Alışmak; yaptığımız şeyi bir süre yaptıktan sonra kazandığımız bir kolaylık durumudur. Artık yaptığımız şeye başlarken ve yapmayı sürdürürken zorluk çekmeyiz. Giderek “Ben onu gözü kapalı yaparım” diyecek kadar bize kolay gelir. Bu alışkanlığın oluşabilmesi için, ne kadar tekrar edildiği ve ne kadar benimseyerek yaptığımız önemli. Bu arada, istemeden başladığımız şeyler bile olsa, tekrar sayısı arttıkça, onu da kabul etme, benimseme süresi hızlanır. Sevmesek bile alışırız ve elimizde bulundukça yapmak, yaptıkça da alışmak kaçınılmaz olur. Artık giderek onu da yapmadan duramaz hale geliriz. Artık alışma seviyesinden sevme seviyesine geçilmiş, bizi kendisine bağlamıştır. Bu sebeple, bize yapışmasını istemediğimiz şeyleri yapmamaya devam etmek, kendi elimizle kendimize bir asalak üretmek, bizim enerjimizi, sağlığımızı, zamanımızı ve ilişkilerimi bozacak bir sürece mahkûm etmek demektir. Sigara, alkol, uyuşturucu, kumar çeşitleri bunlardandır.
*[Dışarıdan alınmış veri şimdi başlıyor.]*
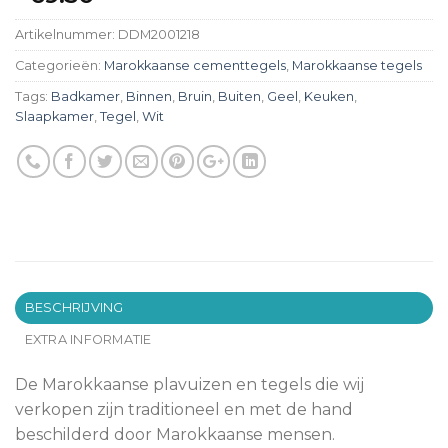
Artikelnummer:
DDM2001218
Categorieën:
Marokkaanse cementtegels
,
Marokkaanse tegels
Tags:
Badkamer
,
Binnen
,
Bruin
,
Buiten
,
Geel
,
Keuken
,
Slaapkamer
,
Tegel
,
Wit
BESCHRIJVING
EXTRA INFORMATIE
De Marokkaanse plavuizen en tegels die wij
verkopen zijn traditioneel en met de hand
beschilderd door Marokkaanse mensen.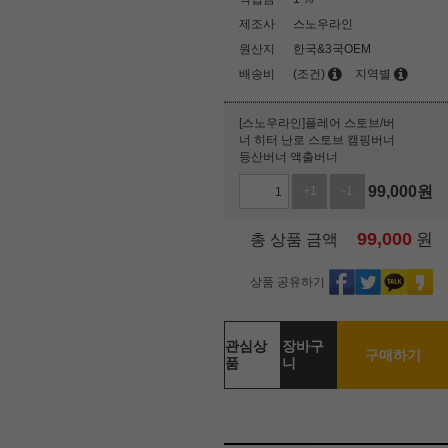
제조사
스노우라인
원산지
한국&3국OEM
배송비
(조건)
지역별
[스노우라인]플레어 스토브/버
너 히터 난로 스토브 캠핑버너
등산버너 액출버너
99,000
원
+1
-1
99,000
원
총 상품 금액
상품 공유하기
관심상
장바구
구매하기
품
니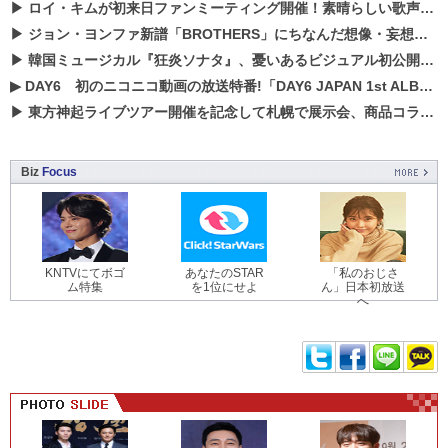
▶
ロイ・キムが初来日ファンミーティング開催！素晴らしい歌声に癒される贅沢な時間
▶
ジョン・ヨンファ新譜「BROTHERS」にちなんだ想像・妄想企画がスタート！
▶
韓国ミュージカル『狂炎ソナタ』、憂いある​ビジュアル初公開!! 主役リョウク、SHIN、KENらのコメントが到着！
▶
DAY6 初のニコニコ動画の放送特番!「DAY6 JAPAN 1st ALBUM「UNLOCK」発売記念 ライブ@ニコ生」を配信決定!
▶
東方神起ライブツアー開催を記念して札幌で展示会、商品コラボが実現！！
Biz
Focus
KNTVにてボゴ
あなたのSTAR
「私のおじさ
ム特集
を1位にせよ
ん」日本初放送
へ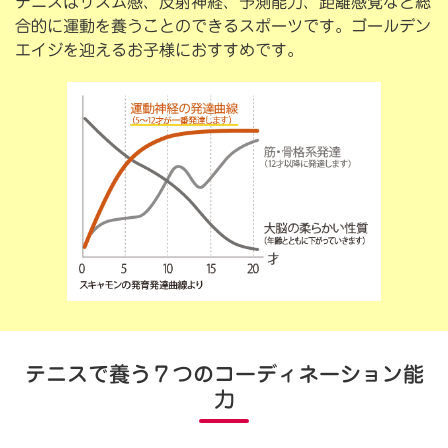
テニスはリズム感、反射神経、予測能力、距離感覚など総
合的に運動を養うことのできるスポーツです。ゴールデン
エイジを迎えるお子様におすすめです。
テニスで養う７つのコーディネーション能
力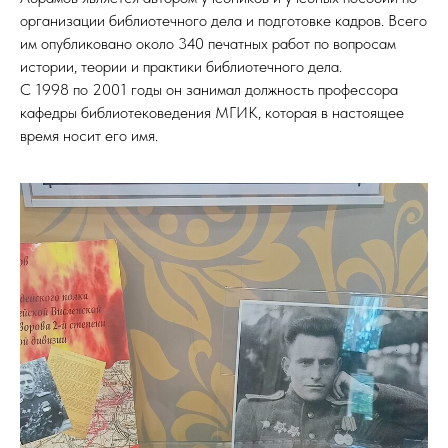
организации библиотечного дела и подготовке кадров. Всего
им опубликовано около 340 печатных работ по вопросам
истории, теории и практики библиотечного дела.
С 1998 по 2001 годы он занимал должность профессора
кафедры библиотековедения МГИК, которая в настоящее
время носит его имя.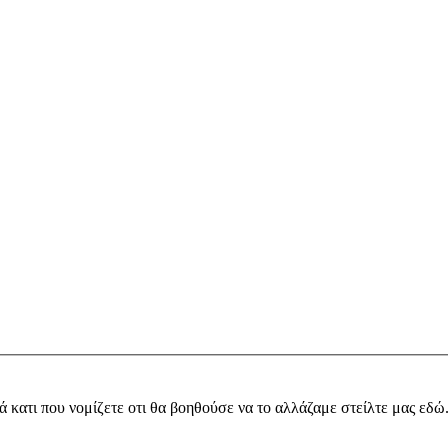
ά κατι που νομίζετε οτι θα βοηθούσε να το αλλάζαμε στείλτε μας εδώ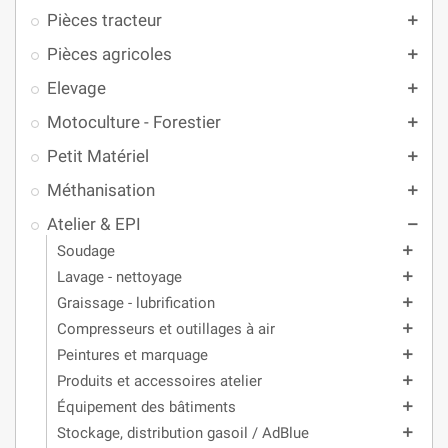
Pièces tracteur
add
Pièces agricoles
add
Elevage
add
Motoculture - Forestier
add
Petit Matériel
add
Méthanisation
add
Atelier & EPI
remove
Soudage
add
Lavage - nettoyage
add
Graissage - lubrification
add
Compresseurs et outillages à air
add
Peintures et marquage
add
Produits et accessoires atelier
add
Équipement des bâtiments
add
Stockage, distribution gasoil / AdBlue
add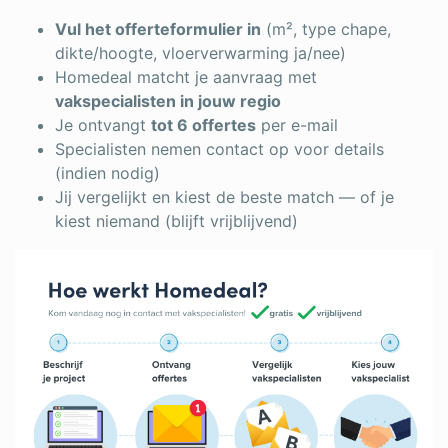
Vul het offerteformulier in
(m², type chape,
dikte/hoogte, vloerverwarming ja/nee)
Homedeal matcht je aanvraag met
vakspecialisten in jouw regio
Je ontvangt
tot 6 offertes
per e-mail
Specialisten nemen contact op voor details
(indien nodig)
Jij vergelijkt en kiest de beste match — of je
kiest niemand (blijft vrijblijvend)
Fakat bu kadar zararlı olmasa da, hayat kalitemizi düşüren başka edinilmiş alışkanlıklarımız da vardır.

Bilmek sevdirir, sevmek yaklaştırır

Bilinçle yapılmayan şey, ne kadar alışkın olursak olalım, beynimizde farkındalıkla yapılmış bir eylemin etkisini oluşturmaz, bize ufuk açmaz. O yüzden, bilgi; beynimizin gözlerinin görmesine, duymasına ve anlamasına yarayacak bir nur, bir ışık gibidir. O bilgi, ne yaparsam Allah (cc) ile ilişkime, yakınlarıma ve topluma ne katacağını bildirir. Ben “Niçin?”imi öğrenmiş olurum ondan sonra “Nasıl?”ı benim gündemimi isteyerek doldurur. Eylemin alışkanlığa dönüşmesinin en kolaylaştırıcı unsuru, bilmek, yani “Niçin?”i sevecek kadar materyale sahip olmaktır. Bilmek gereklidir fakat yeterli değildir. Bilginin devamlılığı, bilincin oluşmasına, bilincin oluşması reflekse dönüşmesine yardımcı olur. Bizi doğru şeyler yapmaya ve Allah’a (cc) yakınlaştırmaya yarayacak şeylere ekmek gibi su gibi ihtiyaç duymak, bu vasıfları taşıyanlara yakın olmaya çalışmak, bizi de o hale getirecek kavli ve fiili dualarımızın olması; Rabbimizin (c.c) de nasip etmesiyle, bizi bir yerden bir yere taşır.

Ne yaptığımız ve neye devam ettiğimiz sadece bizi değil çevremizdekileri de etkiler ve örnek teşkil eder. Yakın olduklarımıza ve sürekli gördüklerimize benzer davranmak kendiliğinden oluşur. O halde, biz toplum dediğimiz büyük bir ailenin üyesiyiz. Her hareketimiz bir diğerini etkiler, alışkanlıklarımız, başka alışkanlıklara malzeme olabilir özellikle de çocuklarımız açısından.

Çocuk neleri tekrar ettiğimizi görür ve öğrenir

“Babam sabah namazını hiç kaçırmaz, biz ailece hep erken kalkarız, babam bize sarılır öper, birlikte gezmeye gideriz, bize gelenler olur”, “Büyüklerimizi ziyaret ederiz, baş başa güzel zamanlar geçiririz. Ayrıca, bol sadaka vermeyi babamdan öğrendim, fakir ve muhtaç ailelere kol kanat gerer, hayır işlerinde çalışır” “Annem çok sevgi doludur, hep güler yüzlüdür, bize çok iyi davranır. Evimizde kuran okunmayan gün yoktur. Ben Allah’ı (cc) çok severim. Bazen ailece camide namaz kılarız, içim o kadar huzur dolar ki.” Cümleleri ve benzerleri, o ailede doğru alışkanlıkların oluşuğu anlamına gelir.

Peki kendimize soralım mı? Bizde bunların hangileri var?